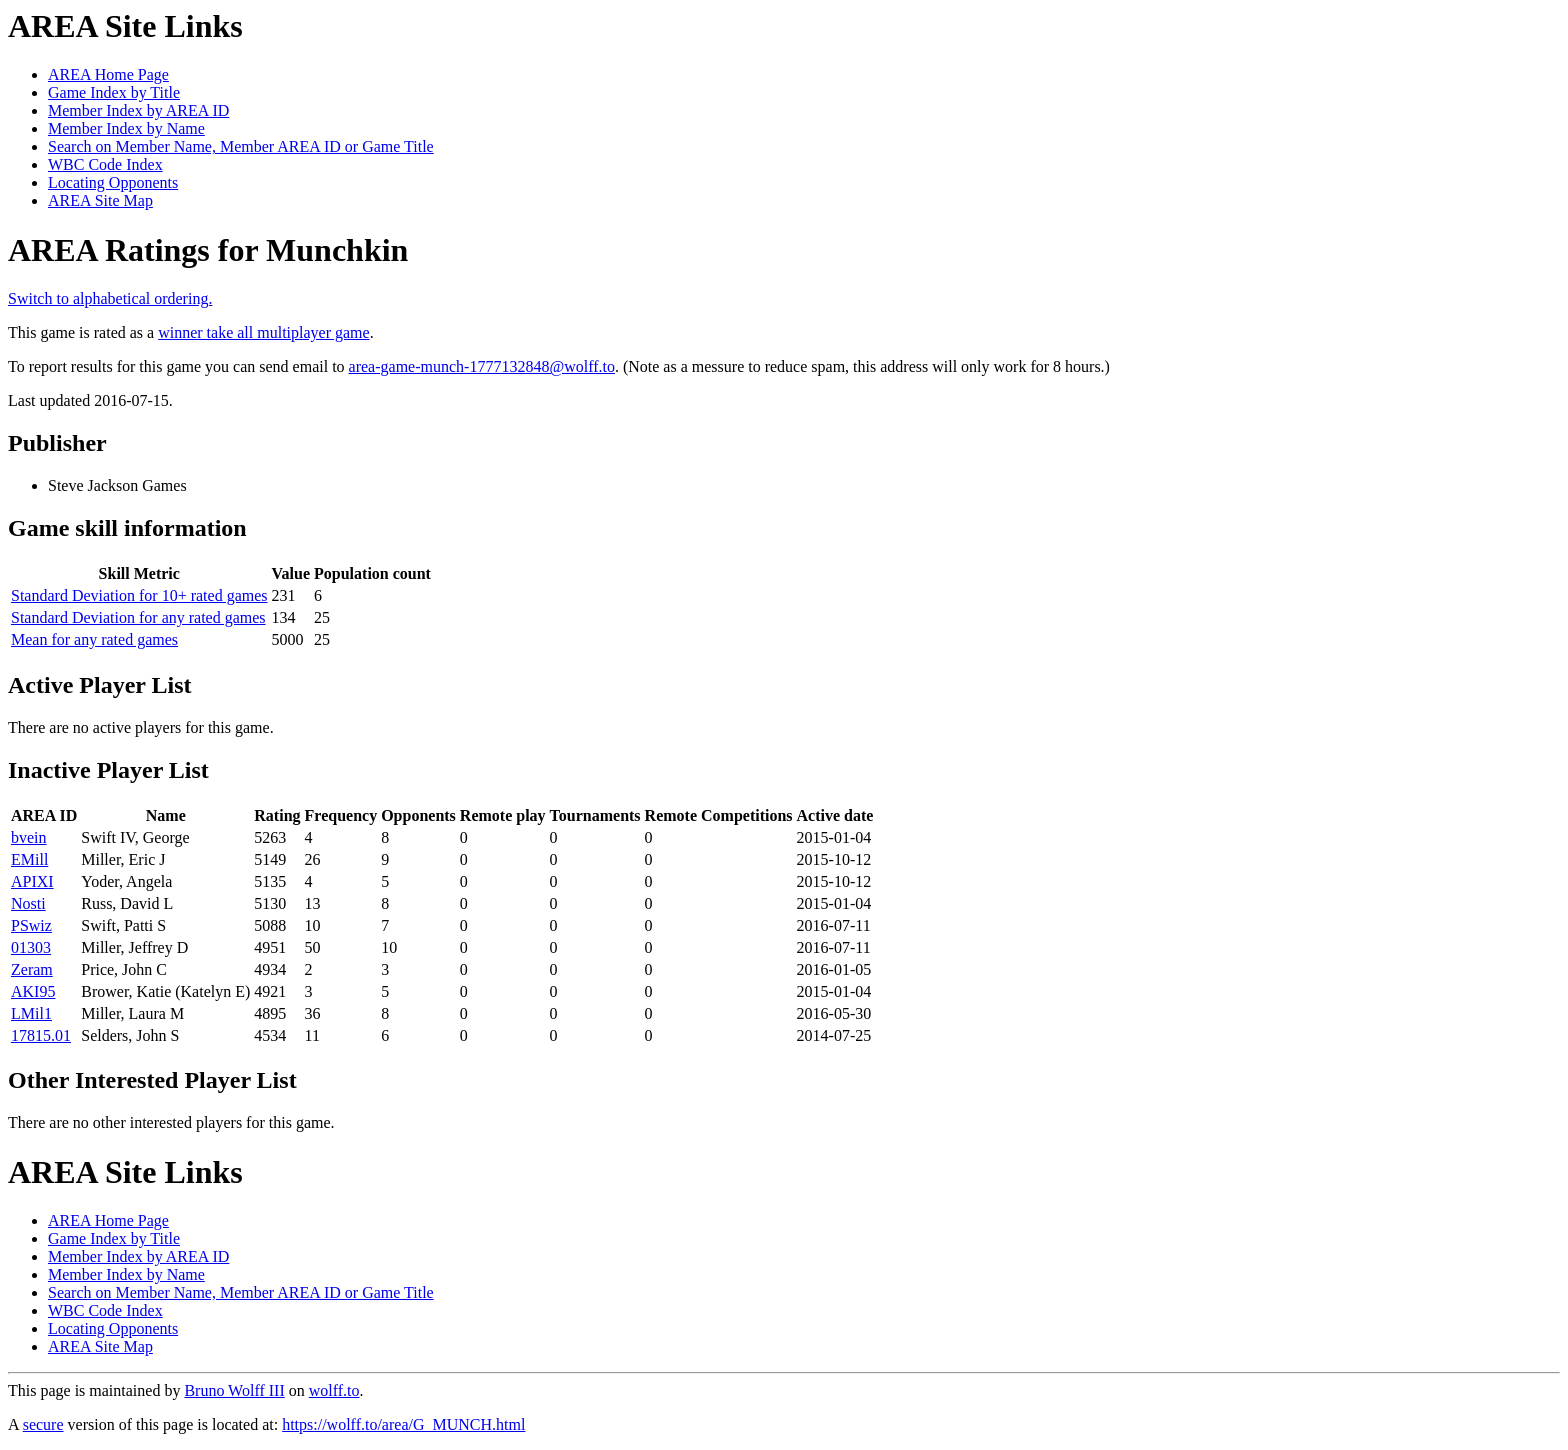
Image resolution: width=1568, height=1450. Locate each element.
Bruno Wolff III (234, 1390)
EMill (29, 859)
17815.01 (41, 1035)
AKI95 (33, 991)
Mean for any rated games (94, 639)
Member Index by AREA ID (138, 110)
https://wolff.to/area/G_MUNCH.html (403, 1424)
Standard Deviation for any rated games (138, 617)
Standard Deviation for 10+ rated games (139, 595)
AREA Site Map (100, 200)
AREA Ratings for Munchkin (208, 250)
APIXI (32, 881)
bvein (29, 837)
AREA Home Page (108, 74)
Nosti (28, 903)
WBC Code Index (105, 164)
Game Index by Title (114, 92)
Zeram (32, 969)
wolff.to (334, 1390)
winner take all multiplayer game (263, 332)
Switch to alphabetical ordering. (110, 298)
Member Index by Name (126, 128)
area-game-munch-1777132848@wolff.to (482, 366)
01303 (31, 947)
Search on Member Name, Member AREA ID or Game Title (241, 146)
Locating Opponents (113, 182)
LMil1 (31, 1013)
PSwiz (31, 925)
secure (43, 1424)
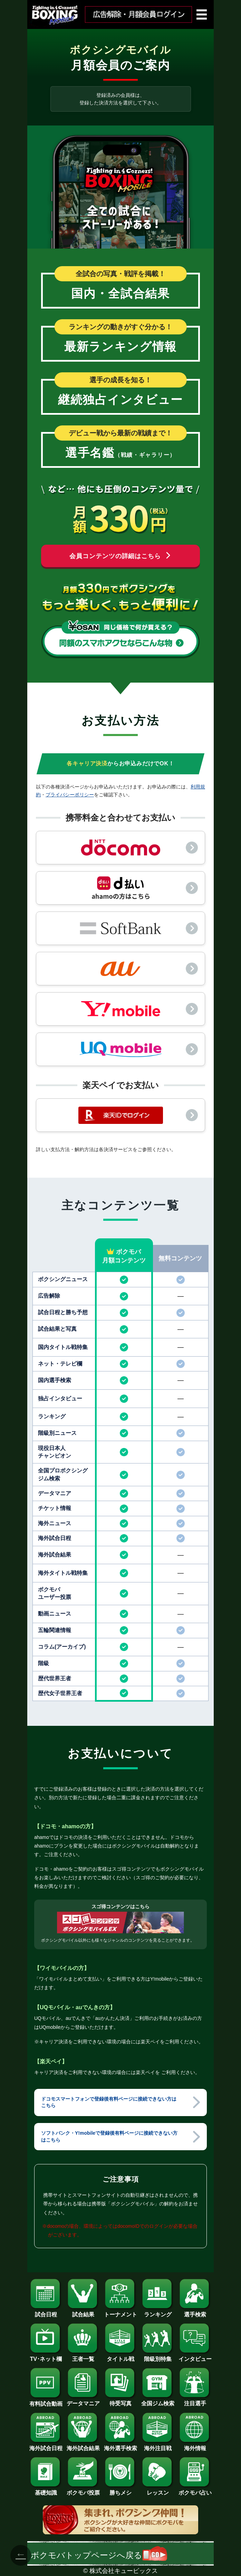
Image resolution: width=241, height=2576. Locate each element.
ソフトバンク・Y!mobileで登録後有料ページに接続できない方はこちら (109, 2136)
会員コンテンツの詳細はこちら (120, 556)
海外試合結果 (83, 2445)
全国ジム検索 (158, 2400)
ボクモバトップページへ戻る (99, 2555)
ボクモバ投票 (83, 2490)
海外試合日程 (46, 2445)
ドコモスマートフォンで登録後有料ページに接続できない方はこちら (108, 2102)
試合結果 (83, 2311)
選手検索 (195, 2311)
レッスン (158, 2490)
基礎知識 (46, 2490)
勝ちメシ (120, 2490)
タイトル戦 (120, 2356)
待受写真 (120, 2400)
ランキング (158, 2311)
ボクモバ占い (195, 2490)
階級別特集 (158, 2356)
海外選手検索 (120, 2445)
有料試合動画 (46, 2401)
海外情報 (195, 2445)
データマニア (83, 2400)
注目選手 (195, 2400)
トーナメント (120, 2311)
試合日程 (46, 2311)
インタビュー (195, 2356)
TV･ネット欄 (46, 2356)
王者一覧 (83, 2356)
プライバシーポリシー (70, 794)
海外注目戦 (158, 2445)
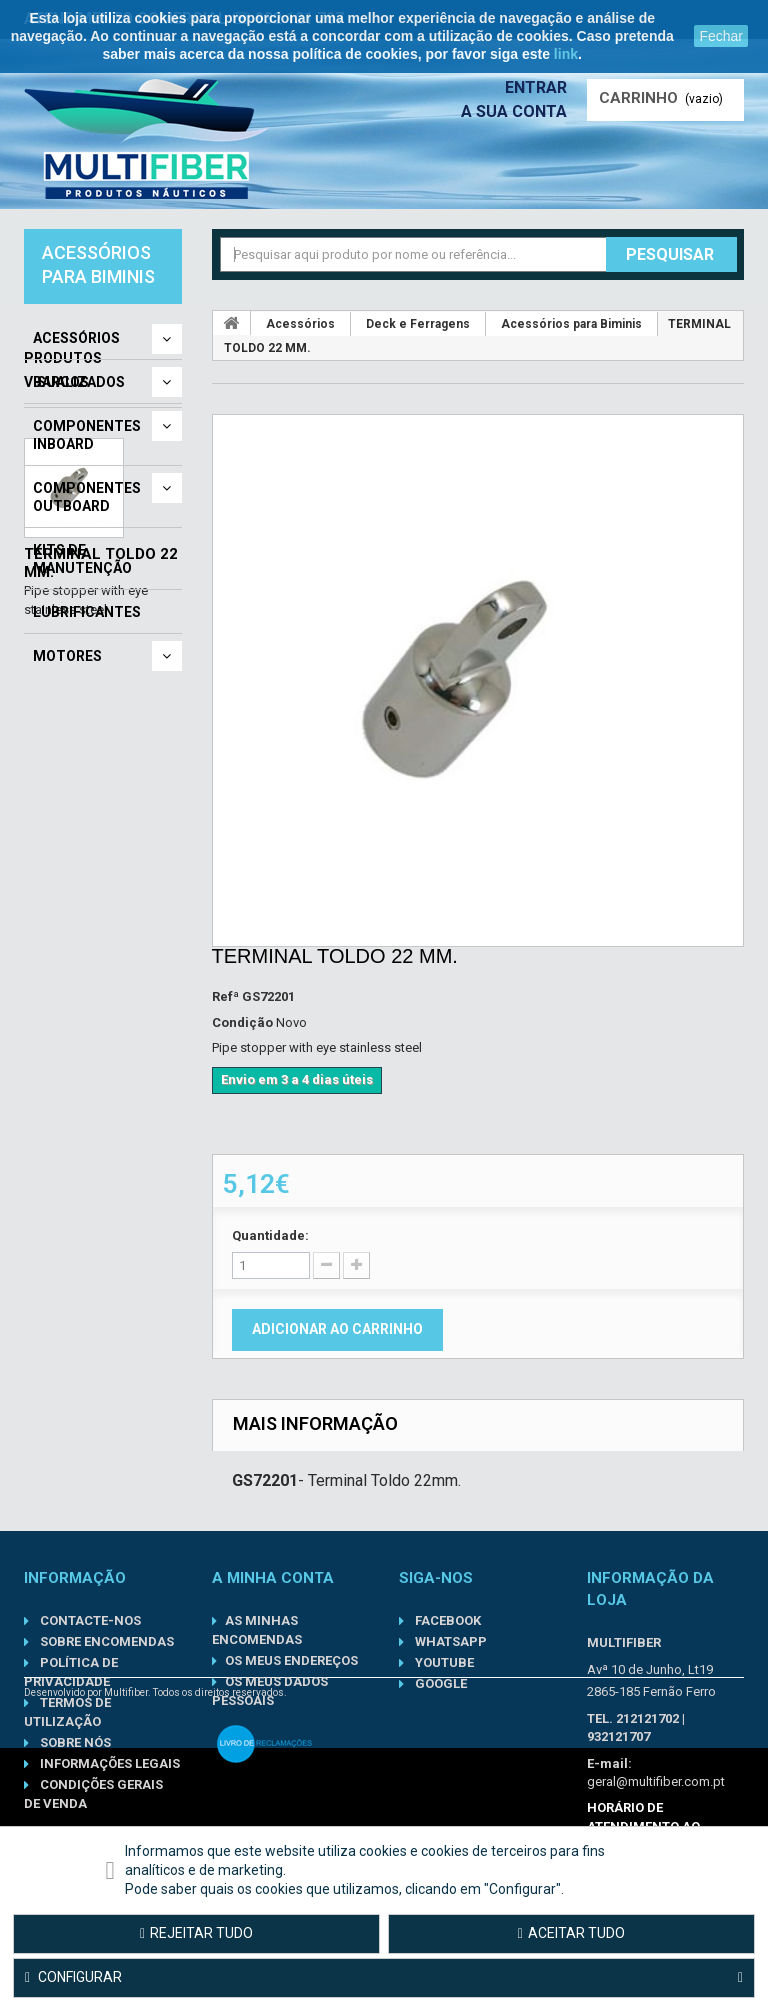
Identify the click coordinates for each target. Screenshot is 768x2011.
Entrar (536, 87)
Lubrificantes (87, 612)
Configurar (384, 1978)
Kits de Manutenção (82, 559)
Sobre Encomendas (105, 1641)
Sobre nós (74, 1742)
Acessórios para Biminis (571, 324)
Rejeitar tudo (196, 1933)
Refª (225, 996)
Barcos (61, 382)
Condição (242, 1022)
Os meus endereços (291, 1660)
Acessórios (76, 338)
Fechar (721, 36)
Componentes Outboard (87, 497)
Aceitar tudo (571, 1933)
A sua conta (514, 111)
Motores (67, 656)
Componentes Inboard (87, 435)
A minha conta (273, 1578)
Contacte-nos (89, 1620)
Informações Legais (108, 1763)
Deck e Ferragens (418, 324)
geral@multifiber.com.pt (656, 1781)
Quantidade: (270, 1235)
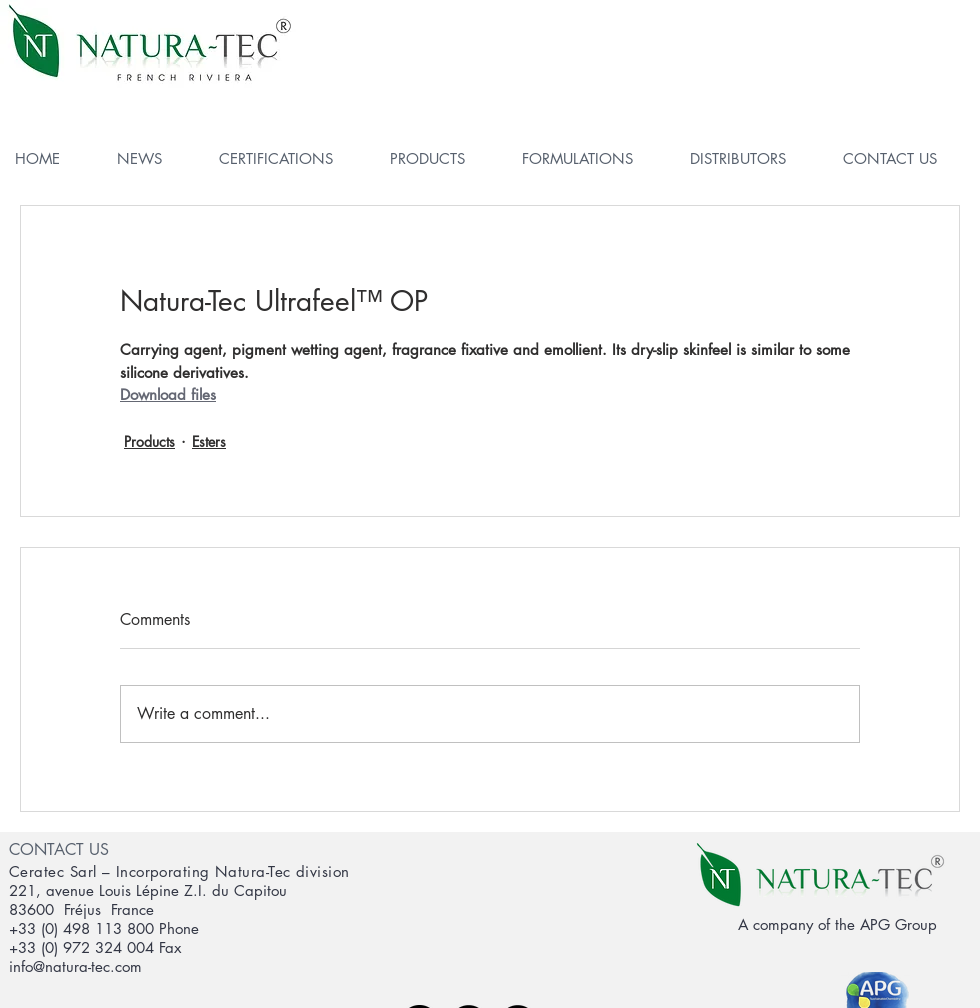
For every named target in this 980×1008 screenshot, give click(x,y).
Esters (209, 441)
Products (149, 441)
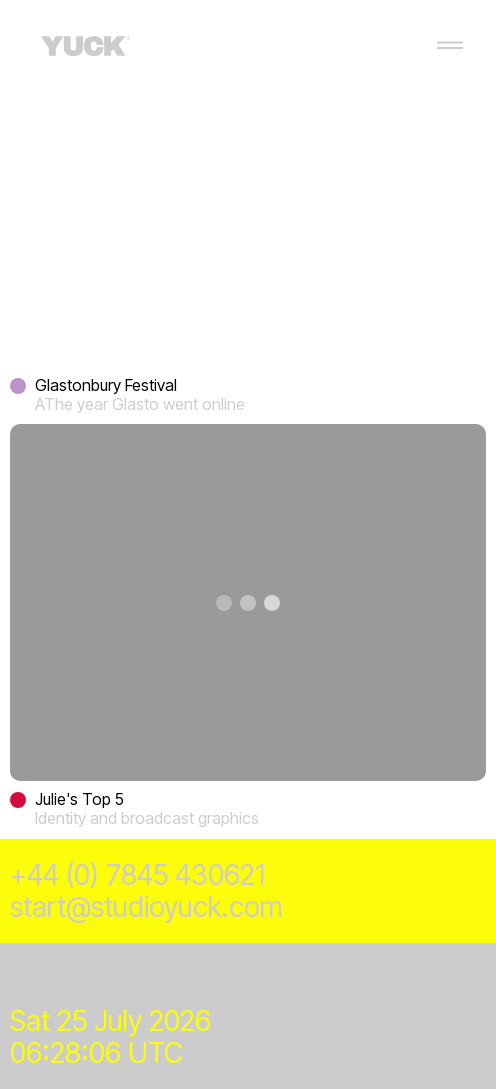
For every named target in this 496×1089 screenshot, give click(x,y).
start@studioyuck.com (146, 907)
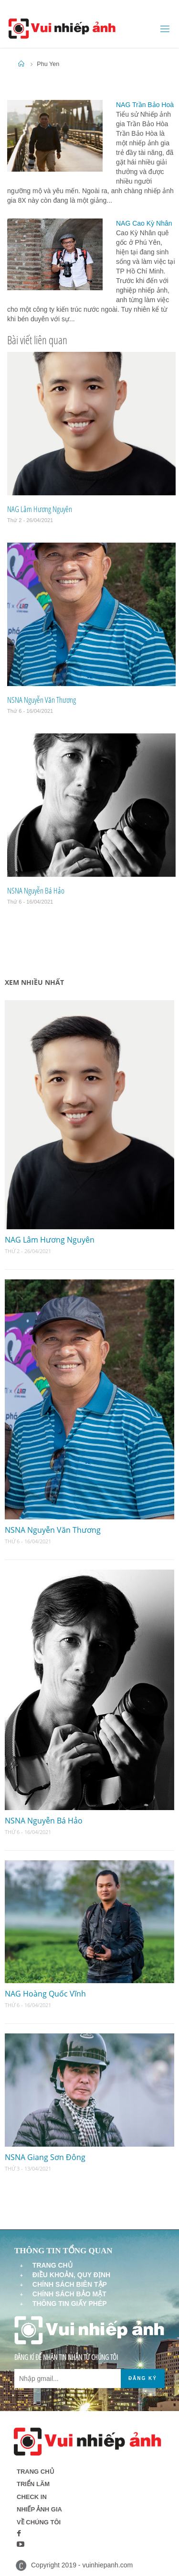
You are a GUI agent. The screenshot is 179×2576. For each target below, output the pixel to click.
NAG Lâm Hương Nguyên (39, 508)
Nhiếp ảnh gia (39, 2509)
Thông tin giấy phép (69, 2303)
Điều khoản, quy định (71, 2275)
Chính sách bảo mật (69, 2294)
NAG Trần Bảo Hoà (145, 105)
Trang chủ (52, 2265)
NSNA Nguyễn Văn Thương (41, 699)
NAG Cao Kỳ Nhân (144, 223)
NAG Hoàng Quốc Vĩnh (45, 1993)
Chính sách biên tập (69, 2284)
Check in (32, 2496)
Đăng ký (142, 2378)
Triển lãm (33, 2484)
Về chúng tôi (39, 2522)
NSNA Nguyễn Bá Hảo (35, 890)
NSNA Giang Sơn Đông (45, 2157)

※ ※ ※

_Exercise directions:_ The lines to copy are those in the records above containing the word "Member".

_Response area:_
Member Index by AREA ID (138, 110)
Member Index by Name (126, 128)
Search on Member Name, Member AREA ID or Game Title (241, 146)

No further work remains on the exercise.